[Data records]

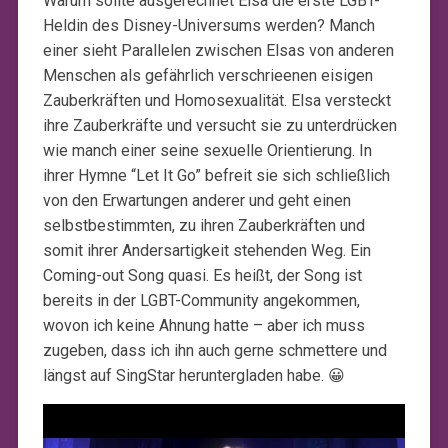
Warum sollte ausgerechnet Elsa die erste LGBT-
Heldin des Disney-Universums werden? Manch
einer sieht Parallelen zwischen Elsas von anderen
Menschen als gefährlich verschrieenen eisigen
Zauberkräften und Homosexualität. Elsa versteckt
ihre Zauberkräfte und versucht sie zu unterdrücken
wie manch einer seine sexuelle Orientierung. In
ihrer Hymne “Let It Go” befreit sie sich schließlich
von den Erwartungen anderer und geht einen
selbstbestimmten, zu ihren Zauberkräften und
somit ihrer Andersartigkeit stehenden Weg. Ein
Coming-out Song quasi. Es heißt, der Song ist
bereits in der LGBT-Community angekommen,
wovon ich keine Ahnung hatte – aber ich muss
zugeben, dass ich ihn auch gerne schmettere und
längst auf SingStar heruntergladen habe. 😀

*What the task asks*.
Please give back all the records above word for word, with no pictures included.

*Result of the exercise*.
Warum sollte ausgerechnet Elsa die erste LGBT-
Heldin des Disney-Universums werden? Manch
einer sieht Parallelen zwischen Elsas von anderen
Menschen als gefährlich verschrieenen eisigen
Zauberkräften und Homosexualität. Elsa versteckt
ihre Zauberkräfte und versucht sie zu unterdrücken
wie manch einer seine sexuelle Orientierung. In
ihrer Hymne “Let It Go” befreit sie sich schließlich
von den Erwartungen anderer und geht einen
selbstbestimmten, zu ihren Zauberkräften und
somit ihrer Andersartigkeit stehenden Weg. Ein
Coming-out Song quasi. Es heißt, der Song ist
bereits in der LGBT-Community angekommen,
wovon ich keine Ahnung hatte – aber ich muss
zugeben, dass ich ihn auch gerne schmettere und
längst auf SingStar heruntergladen habe. 😀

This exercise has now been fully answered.